I heard a great quote on Sportcenter this morning from
Dwyane Wade (Miami Heat) about his mindset during the last few minutes of last night NBA Finals game, which the heat won in the final minutes.
Stewart Scott asked, “2:18 to go, coming out of a deadball, you, Lebron, and Chris had a conversation. What did you say to each other?”
At that point everyone is tired, LeBron is hurting, we just looked at it each other and said, listen, it hurts to be a champion, it’s going to hurt to be a champion. It’s not going to feel good for you to get to that point. The pain will feel a lot better if you get this win. The pain is going to feel better when you’re one step to everything you’ve been striving for your whole life, 27 years plus, let’s do it. No excuses.
If you think achieving your dreams is going to be easy, then you’re not dreaming big enough or you don’t understand the process. Pain is not apart of every step along the way. The entire road isn’t tough. But when it does get hard and painful, you have to find a way to keep pushing and fight your way through.
When it gets hard you’re very likely doing something right! You’ve hit a wall, and that wall (and maybe many more like it) stands between you and your dream. Who’s going to win, you or that wall?

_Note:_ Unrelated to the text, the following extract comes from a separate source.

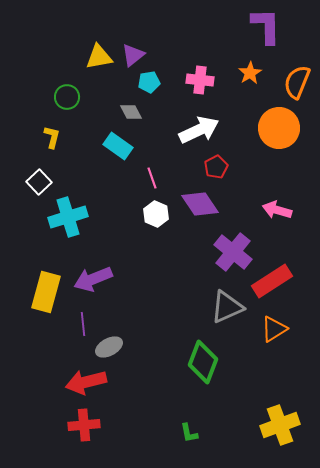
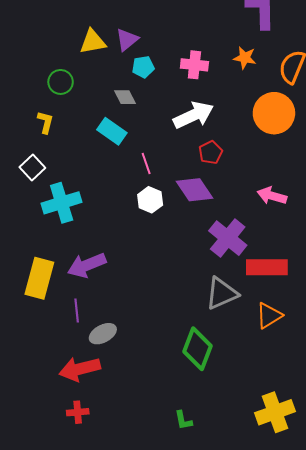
orange star: (250, 73) -> (245, 58), turned -30
red rectangle: (272, 281) -> (267, 267), turned 33
red cross: (84, 425) -> (78, 412), size x0.7

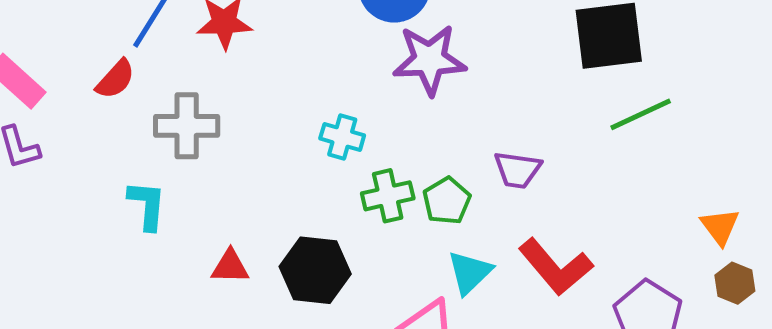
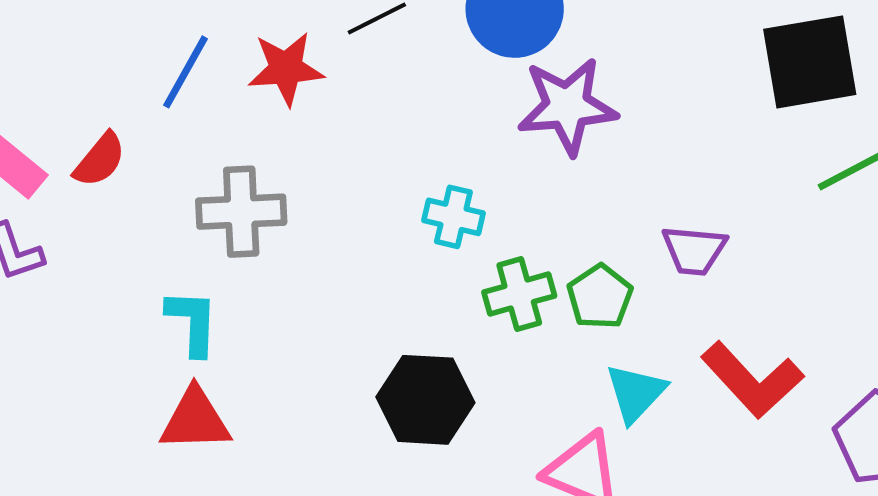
red semicircle: (115, 79) -> (100, 160), moved
red triangle: (230, 267) -> (195, 420), moved, size x1.4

Too often when adversity strikes, when things get hard, when the chips are stacked against you, it’s easy to quit. Easy in that moment. But the short-term relief you get from the burden of achieving something great (for you), you sacrifice from the long-term. You think it’s easy to quit, but the pain of wondering “what if” can sting for much longer.
Breaking through that wall is going to be hard. If it were easy, it wouldn’t be there! Step-up, bear-down, man-up, buckle-down, and figure a way through. Besides, you really don’t want it to be too easy. The easier a dream is to achieve, the less satisfaction, happiness, or joy do you get from it. The tougher the road, the bigger the reward.